** WHAT THE TASK REQUIRES **
Copying exactly, give the lines in the material below from the one with "Wrap output in" to the one with "Segment regions of", ends included, and nothing besides.

** DATA EXTRACT **
==========

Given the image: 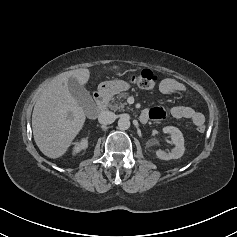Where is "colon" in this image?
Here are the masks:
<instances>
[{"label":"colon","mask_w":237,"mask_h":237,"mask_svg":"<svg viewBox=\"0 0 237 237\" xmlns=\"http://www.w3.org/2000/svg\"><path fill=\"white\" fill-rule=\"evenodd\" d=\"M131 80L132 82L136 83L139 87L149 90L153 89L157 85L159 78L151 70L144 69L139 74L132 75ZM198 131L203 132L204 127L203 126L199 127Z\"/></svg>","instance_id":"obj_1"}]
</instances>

==========

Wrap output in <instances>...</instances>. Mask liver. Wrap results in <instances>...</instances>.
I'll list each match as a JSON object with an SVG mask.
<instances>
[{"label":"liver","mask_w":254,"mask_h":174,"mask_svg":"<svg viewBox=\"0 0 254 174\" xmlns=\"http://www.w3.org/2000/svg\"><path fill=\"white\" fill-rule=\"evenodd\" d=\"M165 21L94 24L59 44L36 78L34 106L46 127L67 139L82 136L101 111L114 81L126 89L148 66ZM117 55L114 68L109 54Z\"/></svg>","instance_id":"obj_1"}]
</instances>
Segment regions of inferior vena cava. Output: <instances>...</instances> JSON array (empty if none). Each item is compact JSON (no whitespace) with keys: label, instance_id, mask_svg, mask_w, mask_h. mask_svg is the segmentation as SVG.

==========

** EXERCISE RESULT **
Wrap output in <instances>...</instances>. Mask liver. Wrap results in <instances>...</instances>.
I'll list each match as a JSON object with an SVG mask.
<instances>
[{"label":"liver","mask_w":254,"mask_h":174,"mask_svg":"<svg viewBox=\"0 0 254 174\" xmlns=\"http://www.w3.org/2000/svg\"><path fill=\"white\" fill-rule=\"evenodd\" d=\"M165 21L94 24L59 44L36 78L34 106L46 127L67 139L82 136L101 111L114 81L126 89L148 66ZM117 55L114 68L109 54Z\"/></svg>","instance_id":"obj_1"}]
</instances>
Segment regions of inferior vena cava. Output: <instances>...</instances> JSON array (empty if none). Each item is compact JSON (no whitespace) with keys: label, instance_id, mask_svg, mask_w, mask_h. mask_svg is the segmentation as SVG.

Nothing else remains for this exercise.